Here is where one hysteria fuels another. Now that we’ve redefined “drunk” to include a large segment of drivers who are not in fact drunk, cell phone alarmists can now argue that talking and driving is just as dangerous as driving “drunk.” Which is probably true, in a sense. Some drivers with a BAC of .08 really are drunk; presumably, they are the reason this class of “drunks” causes four times as many accidents as the rest of us. Many more of these de jure drunks are de facto non-drunks; presumably they account for the fact that .08 BAC “drunks” cause only four times more accidents than the rest of us, rather than the much larger differential one might expect if they were all truly impaired. Ditto for cell phone conversations; some of us keep our calls short, avoid topics that are likely to get us deeply engrossed in the conversation, and generally avoid talking on the phone at all when traffic conditions are tough. Others just get on the phone and gab away, paying little attention to surroundings. Guess which group is causing the accidents?

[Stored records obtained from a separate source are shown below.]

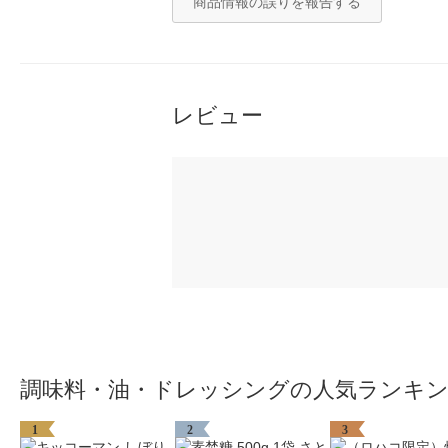
商品情報の誤りを報告する
レビュー
調味料・油・ドレッシングの人気ランキ
1
2
3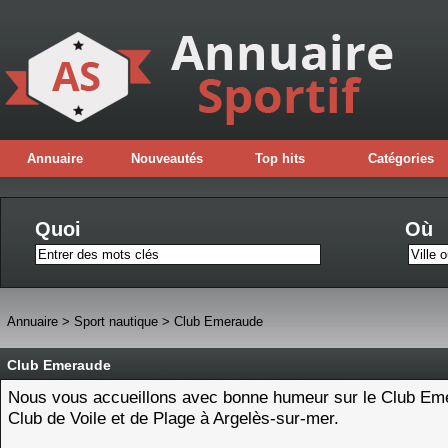
Annuaire
Nouveautés
Top hits
Catégories
Quoi
Où
Annuaire
>
Sport nautique
>
Club Emeraude
Club Emeraude
Nous vous accueillons avec bonne humeur sur le Club Em
Club de Voile et de Plage à Argelès-sur-mer.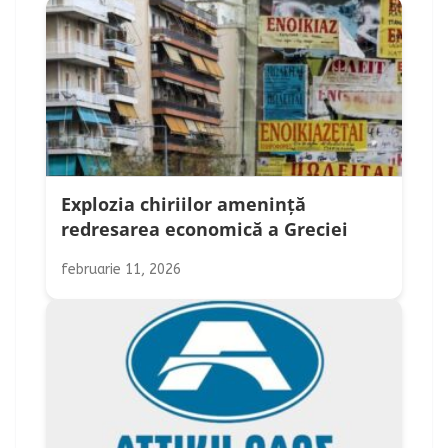
Explozia chiriilor amenință
redresarea economică a Greciei
februarie 11, 2026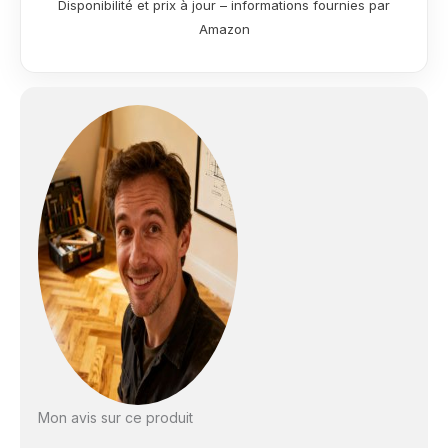
Disponibilité et prix à jour – informations fournies par
Amazon
Mon avis sur ce produit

Lastly, the evidence does seem to be clear that hands-free devices, while handy, are useless when it comes to preventing distraction-related accident. The risk isn’t that you’ll see a road hazard and waste too much time ditching your phone. The risk is that you won’t notice the conditions at all until it’s too late. Returning one last time to the tired DUI analogy, states that ban drivers from using hand-held cell phones while allowing them to use hands-free ones makes about as much sense as raising the DUI limit back to its traditional .15 threshold for those who drink fine wine or premium beer, while lowering it to .05 for those who drink Thunderbird or Coors.